TO DO »
Search the entries below for the word "PMID", then copy each line in which it is found.

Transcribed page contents
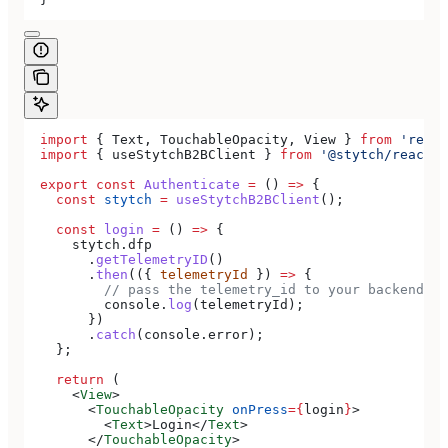
  import
 { 
Text
, 
TouchableOpacity
, 
View
 } 
from
 'react
  import
 { 
useStytchB2BClient
 } 
from
 '@stytch/react-n
  export
 const
 Authenticate
 =
 () 
=>
 {
    const
 stytch
 =
 useStytchB2BClient
();
    const
 login
 =
 () 
=>
 {
      stytch
.
dfp
        .
getTelemetryID
()
        .
then
(({ 
telemetryId
 }) 
=>
 {
          // pass the telemetry_id to your backend to
          console
.
log
(
telemetryId
);
        })
        .
catch
(
console
.
error
);
    };
    return
 (
      <
View
>
        <
TouchableOpacity
 onPress
=
{
login
}
>
          <
Text
>
Login
</
Text
>
        </
TouchableOpacity
>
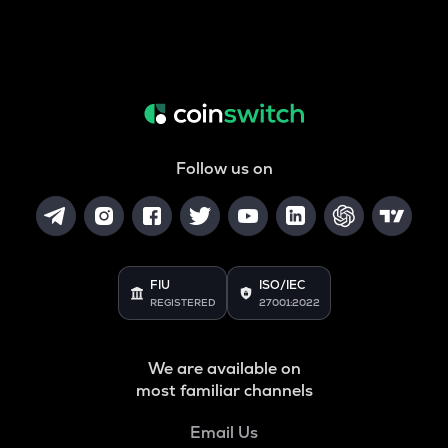
Follow us on
FIU
ISO/IEC
REGISTERED
27001:2022
We are available on
most familiar channels
Email Us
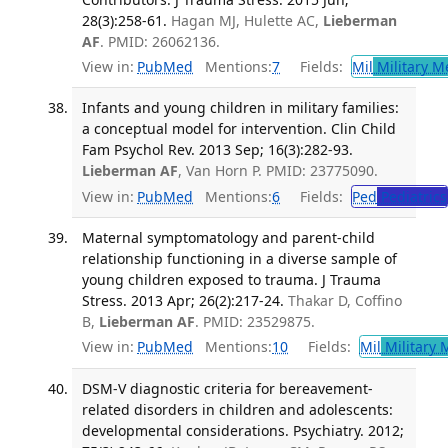
28(3):258-61.
Hagan MJ, Hulette AC,
Lieberman
AF
. PMID: 26062136.
View in:
PubMed
Mentions:
7
Fields:
Mil
Military M
Infants and young children in military families:
a conceptual model for intervention. Clin Child
Fam Psychol Rev. 2013 Sep; 16(3):282-93.
Lieberman AF
, Van Horn P. PMID: 23775090.
View in:
PubMed
Mentions:
6
Fields:
Ped
Pediatrics
Maternal symptomatology and parent-child
relationship functioning in a diverse sample of
young children exposed to trauma. J Trauma
Stress. 2013 Apr; 26(2):217-24.
Thakar D, Coffino
B,
Lieberman AF
. PMID: 23529875.
View in:
PubMed
Mentions:
10
Fields:
Mil
Military 
DSM-V diagnostic criteria for bereavement-
related disorders in children and adolescents:
developmental considerations. Psychiatry. 2012;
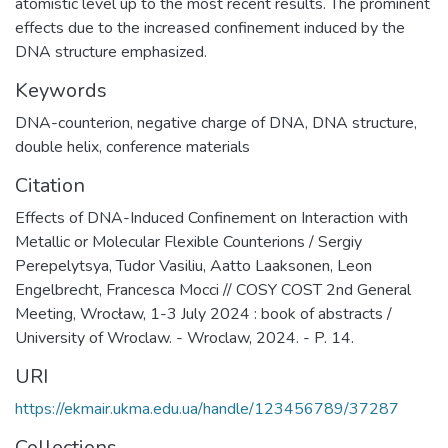
atomistic level up to the most recent results. The prominent
effects due to the increased confinement induced by the
DNA structure emphasized.
Keywords
DNA-counterion
,
negative charge of DNA
,
DNA structure
,
double helix
,
conference materials
Citation
Effects of DNA-Induced Confinement on Interaction with
Metallic or Molecular Flexible Counterions / Sergiy
Perepelytsya, Tudor Vasiliu, Aatto Laaksonen, Leon
Engelbrecht, Francesca Mocci // COSY COST 2nd General
Meeting, Wrocław, 1-3 July 2024 : book of abstracts /
University of Wroclaw. - Wroclaw, 2024. - P. 14.
URI
https://ekmair.ukma.edu.ua/handle/123456789/37287
Collections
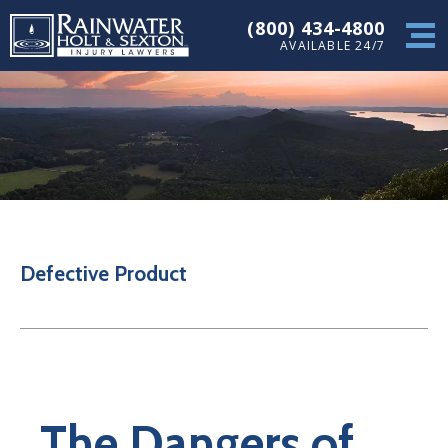
(800) 434-4800
AVAILABLE 24/7
Defective Product
The Dangers of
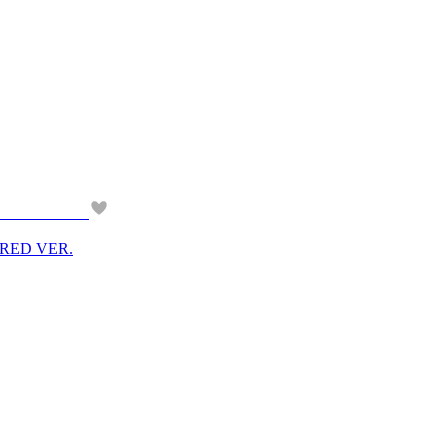
M RED VER.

SOLUTION BELOW »
. PMID: 26062136.
, Van Horn P. PMID: 23775090.
. PMID: 23529875.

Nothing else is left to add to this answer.